ExxonMobil’s Refusal To Deal With Safety Leads To Lockout Threat Vs. USW At Biggest U.S Refinery

BAYTOWN, Texas —ExxonMobil’s flat refusal to deal with safety issues at the largest refinery in the U.S., in Baytown, Texas, has led the oil firm to threaten to lock out its 850 employees, members of the Steel Workers local there. USW, which is trying to negotiate a new contract, had to give ExxonMobil a 60-day notice of a possible strike.

The two sides were scheduled for another bargaining session on May 3. USW’s lead negotiator, District Director Richard “Hoot” Landry, still hopes they can reach agreement. But right now, ExxonMobil refuses to admit there’s anything wrong at Baytown and says it doesn’t need to impose safety measures that USW, ExxonMobil and other major oil firms reached in their last nationwide master contract.

That’s though Baytown accounted for 57 incidents, including 21 leaks or spills, during the master pact’s 3-year term, from Feb. 1, 2009-Jan. 31, 2012, according to public reports at the federal Energy Department. Baytown accounted for almost one-third of all 185 ExxonMobil safety incidents in those years. No deaths were reported.

USW Local 13-2001, which represents the workers, says the oil/petrochemical facility needs – among other things — a top-to-bottom “process safety” inspection, where all of its systems are evaluated as a whole, not just one by one.

But when ExxonMobil presented its “last, best and final offer” in mid-April – a legal requirement it must meet before declaring an impasse in bargaining and imposing a lockout – there wasn’t a word about process safety, USW says.

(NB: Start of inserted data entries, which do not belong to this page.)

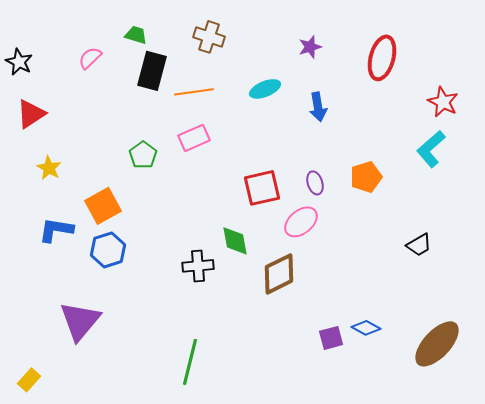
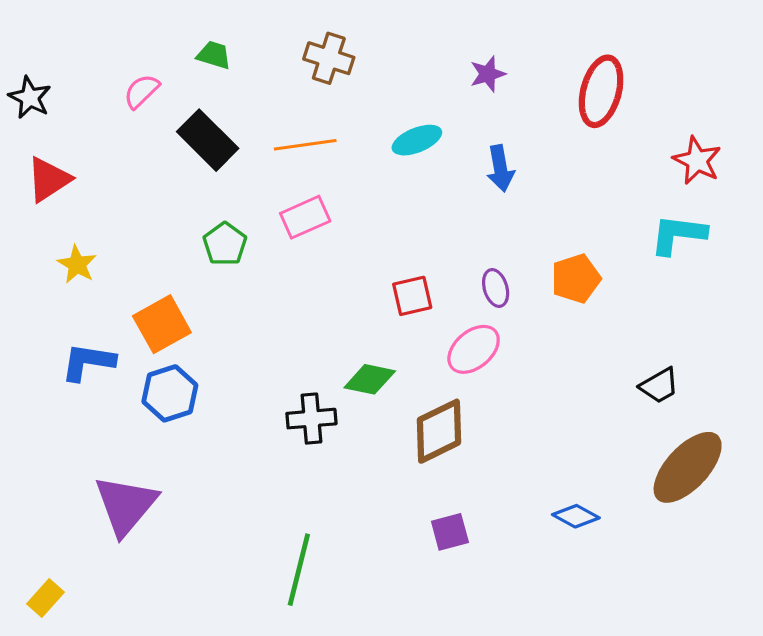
black rectangle: (152, 71) -> (208, 140), moved, turned -60
cyan L-shape: (431, 149) -> (678, 234), turned 48
red square: (262, 188) -> (412, 296), size x0.7
green diamond: (235, 241) -> (370, 379), turned -68
purple square: (331, 338) -> (450, 532), moved
brown ellipse: (437, 344) -> (688, 467), moved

“The health and safety language we proposed was the same language in the 2012 National Oil Bargaining agreement that ExxonMobil agreed to for its facilities in Torrance, Calif., Billings, Mont., Chalmette, La., and Beaumont, Texas,” Landry said.

“Our union developed this language to help the oil companies do a better job at process safety so that problems can be detected before they result in fires, explosions, releases and other incidents that impact the health and safety of our workers and the local community.”

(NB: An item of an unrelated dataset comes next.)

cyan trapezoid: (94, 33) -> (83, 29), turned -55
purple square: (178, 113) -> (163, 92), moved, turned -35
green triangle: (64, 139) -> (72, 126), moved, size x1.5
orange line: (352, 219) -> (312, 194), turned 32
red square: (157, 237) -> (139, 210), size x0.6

The process safety language calls for an USW representative on inspection teams, process safety training for plant workers, fatigue prevention and an annual site process safety review at Baytown, which produces between 540,000 and 562,000 barrels per day of oil, petrochemicals and related products.

“ExxonMobil negotiators said they didn’t want the USW dictating health and safety language to them. They said they were the leaders in safety,” Landry said.